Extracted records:
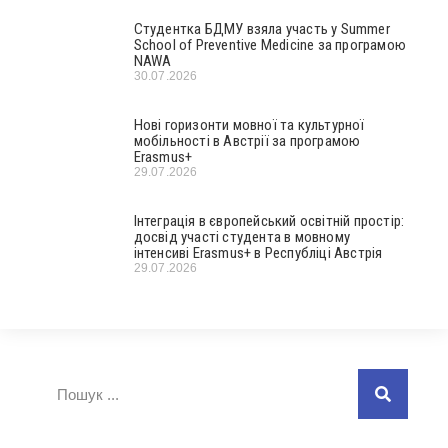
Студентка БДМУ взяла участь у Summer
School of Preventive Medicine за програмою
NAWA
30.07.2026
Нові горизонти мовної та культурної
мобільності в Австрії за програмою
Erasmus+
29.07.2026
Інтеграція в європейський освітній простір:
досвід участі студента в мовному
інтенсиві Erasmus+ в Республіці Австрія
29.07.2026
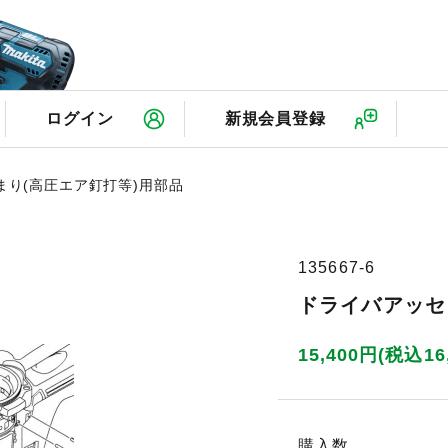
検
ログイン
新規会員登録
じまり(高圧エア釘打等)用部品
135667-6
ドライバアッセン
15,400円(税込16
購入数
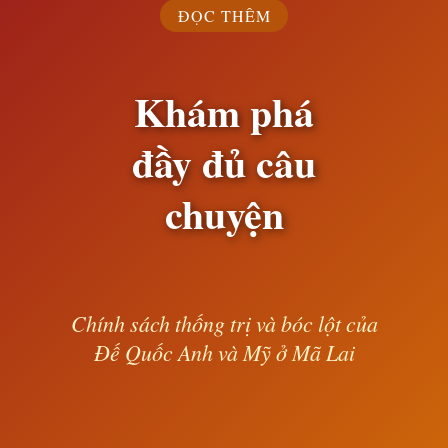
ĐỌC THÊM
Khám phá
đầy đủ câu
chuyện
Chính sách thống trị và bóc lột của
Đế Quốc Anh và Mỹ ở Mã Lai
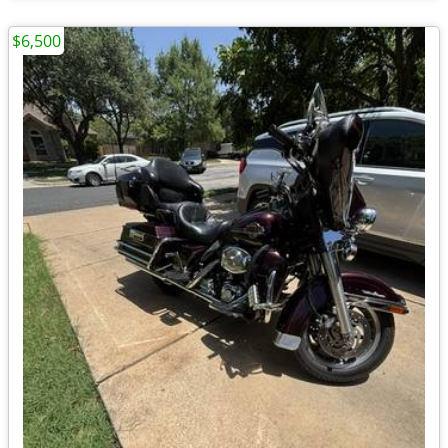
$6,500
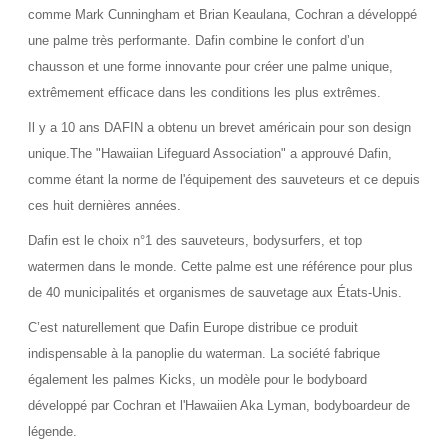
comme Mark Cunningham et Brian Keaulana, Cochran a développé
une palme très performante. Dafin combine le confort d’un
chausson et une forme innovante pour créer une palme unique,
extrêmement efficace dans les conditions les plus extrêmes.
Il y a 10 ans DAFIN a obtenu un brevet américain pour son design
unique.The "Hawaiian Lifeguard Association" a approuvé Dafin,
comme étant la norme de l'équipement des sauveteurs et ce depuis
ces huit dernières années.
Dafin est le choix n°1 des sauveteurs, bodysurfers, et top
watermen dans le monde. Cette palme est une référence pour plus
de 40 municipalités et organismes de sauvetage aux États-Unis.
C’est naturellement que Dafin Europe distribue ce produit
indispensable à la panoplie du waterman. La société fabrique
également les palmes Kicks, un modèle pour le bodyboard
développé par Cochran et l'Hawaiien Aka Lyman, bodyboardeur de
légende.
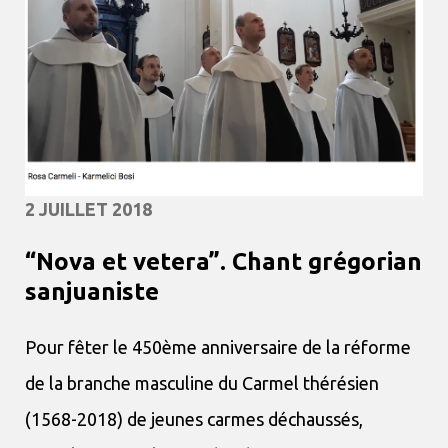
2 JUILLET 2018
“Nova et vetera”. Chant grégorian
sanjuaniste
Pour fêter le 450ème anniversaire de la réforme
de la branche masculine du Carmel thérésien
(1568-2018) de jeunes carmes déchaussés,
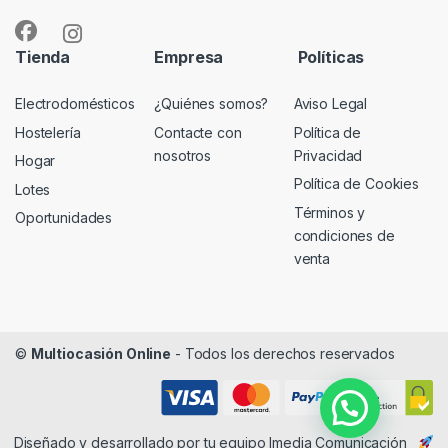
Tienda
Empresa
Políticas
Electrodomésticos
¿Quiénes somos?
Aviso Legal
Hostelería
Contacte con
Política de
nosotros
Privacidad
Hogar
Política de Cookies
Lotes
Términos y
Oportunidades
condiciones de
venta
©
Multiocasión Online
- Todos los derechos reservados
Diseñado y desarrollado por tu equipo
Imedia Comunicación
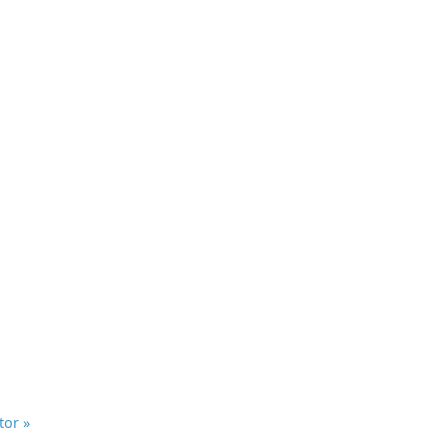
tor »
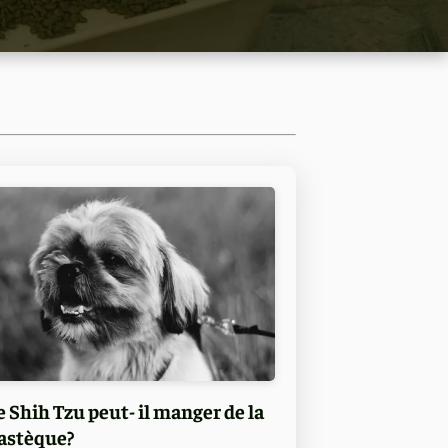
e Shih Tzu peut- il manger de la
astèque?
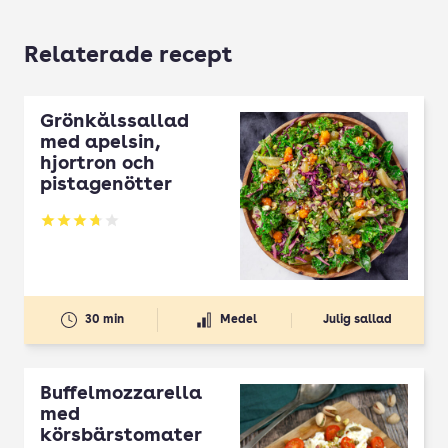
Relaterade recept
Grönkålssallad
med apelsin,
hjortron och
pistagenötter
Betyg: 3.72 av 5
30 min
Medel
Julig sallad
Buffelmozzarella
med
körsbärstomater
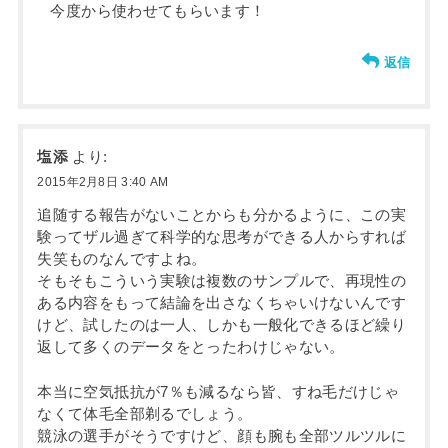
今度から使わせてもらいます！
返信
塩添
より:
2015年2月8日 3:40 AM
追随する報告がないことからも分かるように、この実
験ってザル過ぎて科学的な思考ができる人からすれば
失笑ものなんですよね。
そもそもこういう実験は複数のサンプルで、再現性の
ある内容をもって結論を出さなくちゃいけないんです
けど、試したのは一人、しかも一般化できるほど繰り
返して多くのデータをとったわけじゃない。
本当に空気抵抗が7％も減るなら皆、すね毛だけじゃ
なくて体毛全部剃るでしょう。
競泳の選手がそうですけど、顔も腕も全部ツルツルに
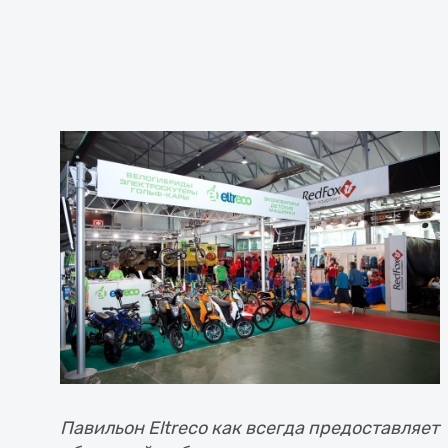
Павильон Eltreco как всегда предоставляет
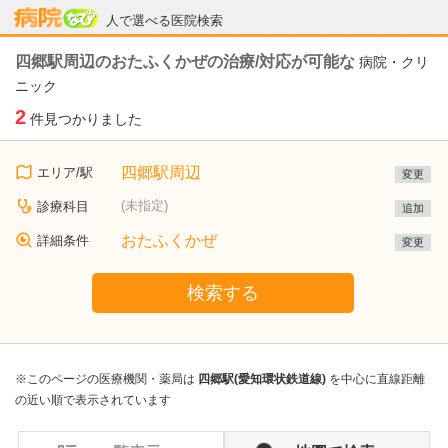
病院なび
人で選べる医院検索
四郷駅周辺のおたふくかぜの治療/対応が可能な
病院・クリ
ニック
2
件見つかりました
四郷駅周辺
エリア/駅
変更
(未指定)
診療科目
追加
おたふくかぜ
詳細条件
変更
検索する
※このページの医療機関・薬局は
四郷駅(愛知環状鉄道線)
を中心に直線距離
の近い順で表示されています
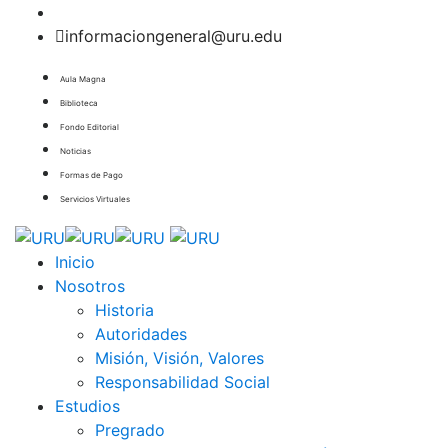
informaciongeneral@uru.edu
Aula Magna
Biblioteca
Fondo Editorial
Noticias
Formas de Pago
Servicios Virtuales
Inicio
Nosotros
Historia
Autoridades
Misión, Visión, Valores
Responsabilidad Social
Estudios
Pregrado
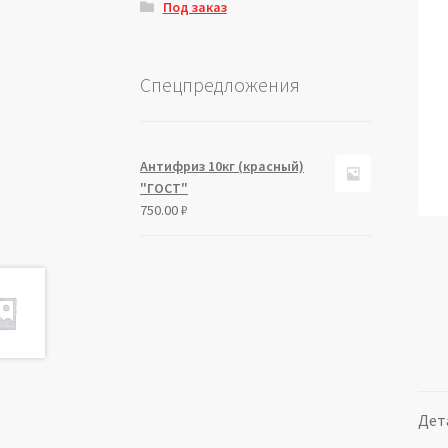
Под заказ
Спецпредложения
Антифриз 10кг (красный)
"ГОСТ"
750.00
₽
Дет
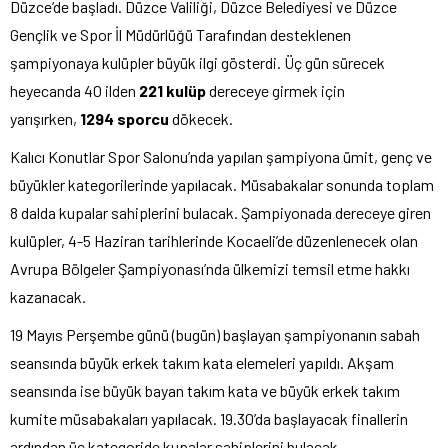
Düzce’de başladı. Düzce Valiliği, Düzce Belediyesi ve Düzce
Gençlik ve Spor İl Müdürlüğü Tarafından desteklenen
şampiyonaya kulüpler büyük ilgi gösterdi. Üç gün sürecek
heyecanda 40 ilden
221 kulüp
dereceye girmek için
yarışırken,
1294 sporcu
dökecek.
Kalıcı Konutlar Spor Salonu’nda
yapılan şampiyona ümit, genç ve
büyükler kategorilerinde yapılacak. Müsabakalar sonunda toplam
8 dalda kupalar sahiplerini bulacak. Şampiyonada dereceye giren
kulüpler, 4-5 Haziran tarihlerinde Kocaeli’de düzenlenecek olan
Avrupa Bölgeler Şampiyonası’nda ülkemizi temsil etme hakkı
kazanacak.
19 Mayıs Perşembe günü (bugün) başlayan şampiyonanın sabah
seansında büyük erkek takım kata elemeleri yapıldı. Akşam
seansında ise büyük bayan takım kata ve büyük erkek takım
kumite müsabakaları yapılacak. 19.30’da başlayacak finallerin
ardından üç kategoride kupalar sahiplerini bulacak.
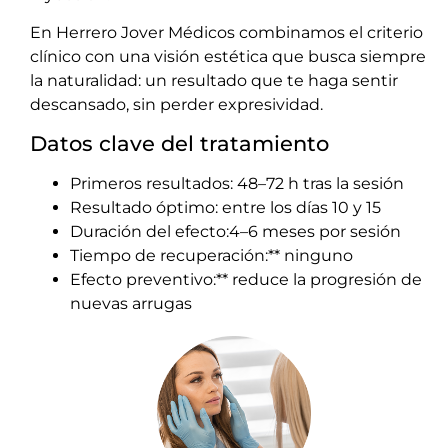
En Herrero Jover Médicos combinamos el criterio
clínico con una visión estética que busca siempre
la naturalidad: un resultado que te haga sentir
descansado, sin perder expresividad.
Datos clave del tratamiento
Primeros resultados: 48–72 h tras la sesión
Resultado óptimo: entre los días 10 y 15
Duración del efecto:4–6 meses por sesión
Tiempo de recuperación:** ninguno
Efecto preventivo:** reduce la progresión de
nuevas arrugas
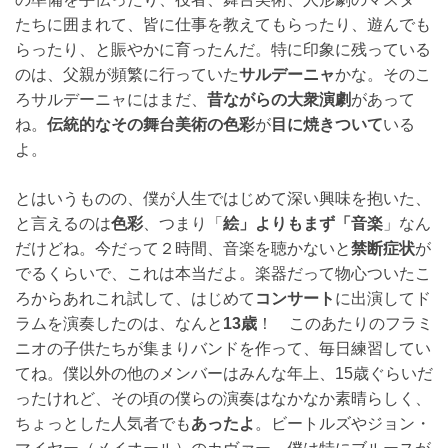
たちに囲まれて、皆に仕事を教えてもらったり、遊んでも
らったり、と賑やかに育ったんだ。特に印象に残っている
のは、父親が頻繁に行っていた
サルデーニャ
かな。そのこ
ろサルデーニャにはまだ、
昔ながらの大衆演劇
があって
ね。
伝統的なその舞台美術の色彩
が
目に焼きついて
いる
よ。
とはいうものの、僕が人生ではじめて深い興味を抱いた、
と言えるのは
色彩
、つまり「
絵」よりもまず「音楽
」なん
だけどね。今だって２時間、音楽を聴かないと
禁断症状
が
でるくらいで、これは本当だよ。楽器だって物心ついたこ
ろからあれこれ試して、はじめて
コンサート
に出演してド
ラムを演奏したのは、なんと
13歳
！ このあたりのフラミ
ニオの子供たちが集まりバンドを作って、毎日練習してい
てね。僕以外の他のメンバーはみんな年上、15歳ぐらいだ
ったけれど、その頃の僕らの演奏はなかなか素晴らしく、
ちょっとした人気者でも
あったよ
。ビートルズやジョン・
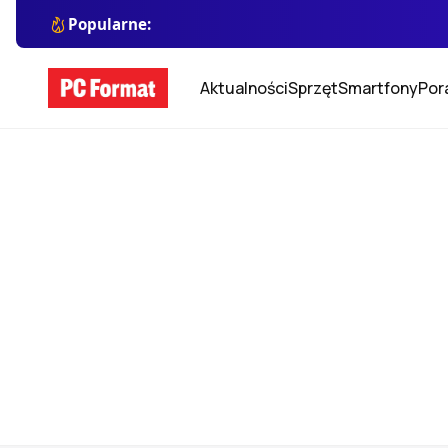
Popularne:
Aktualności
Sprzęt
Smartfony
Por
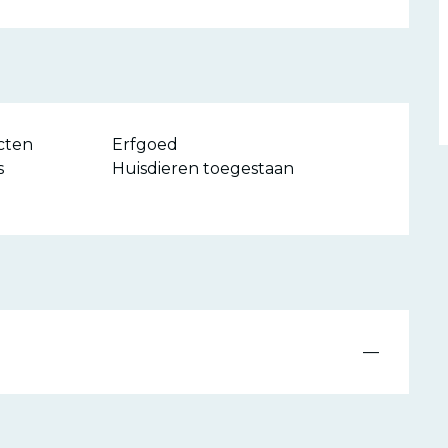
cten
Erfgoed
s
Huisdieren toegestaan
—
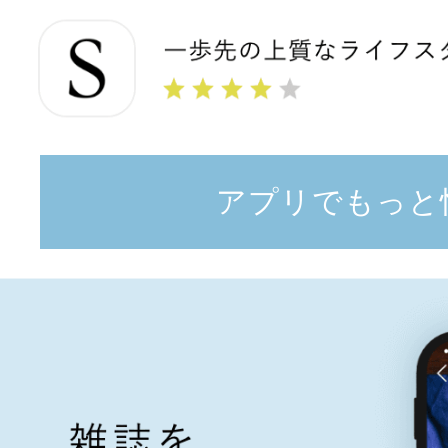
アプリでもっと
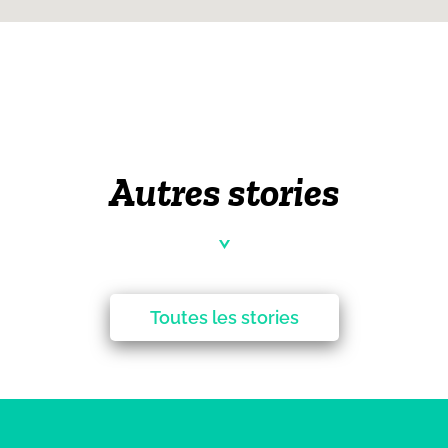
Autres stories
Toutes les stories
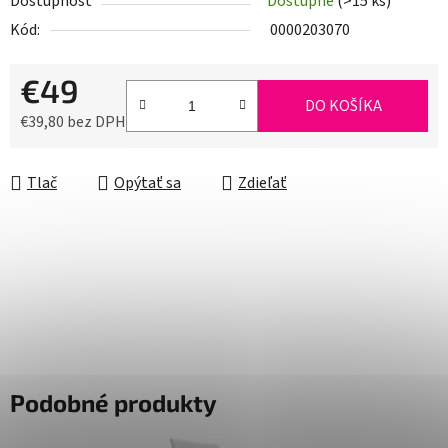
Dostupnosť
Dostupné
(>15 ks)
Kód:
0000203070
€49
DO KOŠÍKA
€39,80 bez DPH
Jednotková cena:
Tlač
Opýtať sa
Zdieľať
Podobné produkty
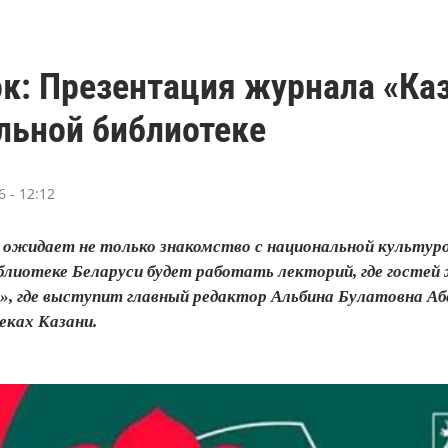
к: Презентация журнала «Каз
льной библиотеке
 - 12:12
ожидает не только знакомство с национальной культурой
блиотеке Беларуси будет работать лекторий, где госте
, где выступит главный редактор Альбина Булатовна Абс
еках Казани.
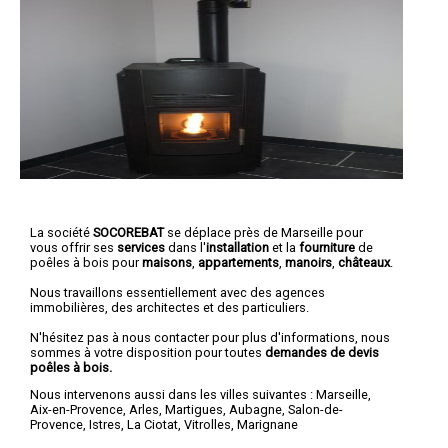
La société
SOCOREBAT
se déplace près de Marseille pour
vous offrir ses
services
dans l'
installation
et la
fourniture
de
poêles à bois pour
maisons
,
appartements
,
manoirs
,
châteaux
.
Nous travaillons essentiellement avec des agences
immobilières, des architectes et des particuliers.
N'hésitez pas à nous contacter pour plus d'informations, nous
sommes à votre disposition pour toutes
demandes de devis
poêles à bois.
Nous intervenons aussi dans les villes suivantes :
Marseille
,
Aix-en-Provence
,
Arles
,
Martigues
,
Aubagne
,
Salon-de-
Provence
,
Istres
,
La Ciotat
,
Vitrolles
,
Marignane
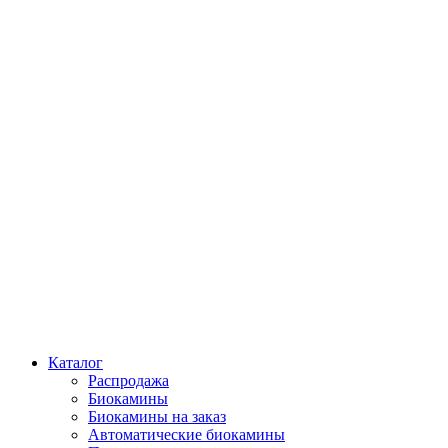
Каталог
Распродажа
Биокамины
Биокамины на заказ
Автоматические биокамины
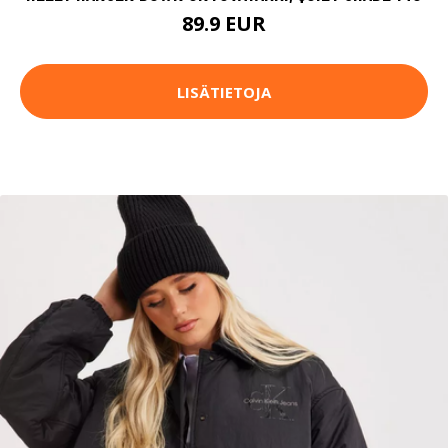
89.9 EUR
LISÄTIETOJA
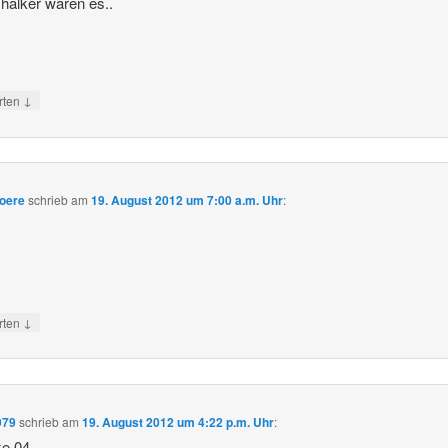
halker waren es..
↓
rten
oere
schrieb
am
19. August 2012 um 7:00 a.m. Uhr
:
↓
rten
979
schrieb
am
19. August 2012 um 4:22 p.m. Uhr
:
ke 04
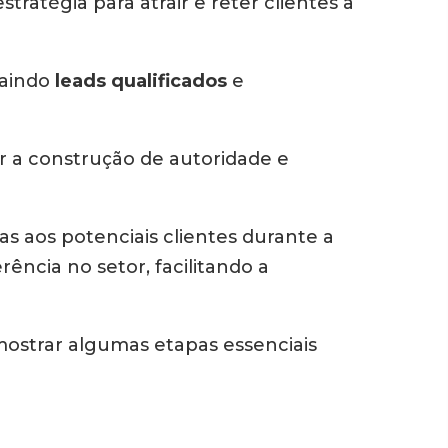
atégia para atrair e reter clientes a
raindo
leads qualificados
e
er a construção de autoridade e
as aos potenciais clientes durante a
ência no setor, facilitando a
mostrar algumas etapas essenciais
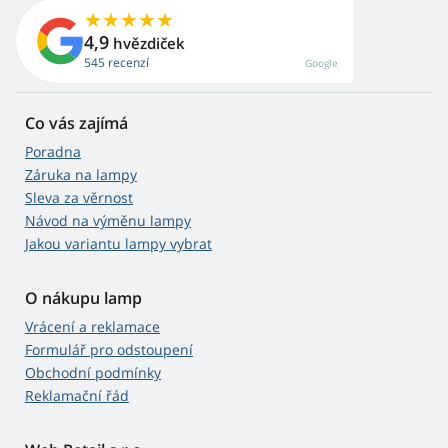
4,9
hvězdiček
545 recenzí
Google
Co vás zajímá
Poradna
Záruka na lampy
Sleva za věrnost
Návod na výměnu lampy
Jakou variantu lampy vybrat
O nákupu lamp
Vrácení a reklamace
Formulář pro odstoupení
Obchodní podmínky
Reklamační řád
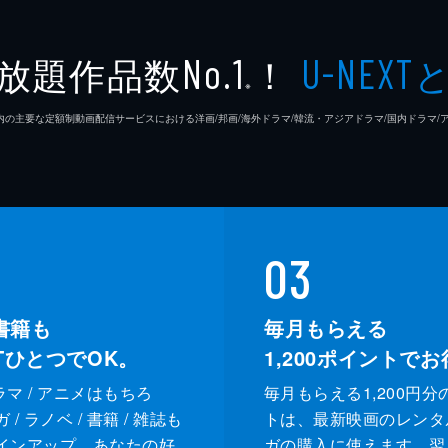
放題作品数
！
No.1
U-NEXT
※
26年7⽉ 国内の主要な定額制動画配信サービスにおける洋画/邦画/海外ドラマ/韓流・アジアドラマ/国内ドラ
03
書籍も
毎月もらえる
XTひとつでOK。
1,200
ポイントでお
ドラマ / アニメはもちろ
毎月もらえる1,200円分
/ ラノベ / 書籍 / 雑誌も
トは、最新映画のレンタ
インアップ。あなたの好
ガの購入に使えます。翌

What you have to do: Nothing but lines that contain "clientes" should appear in the answer. Copy each from the records.

Output:
atégia para atrair e reter clientes a
as aos potenciais clientes durante a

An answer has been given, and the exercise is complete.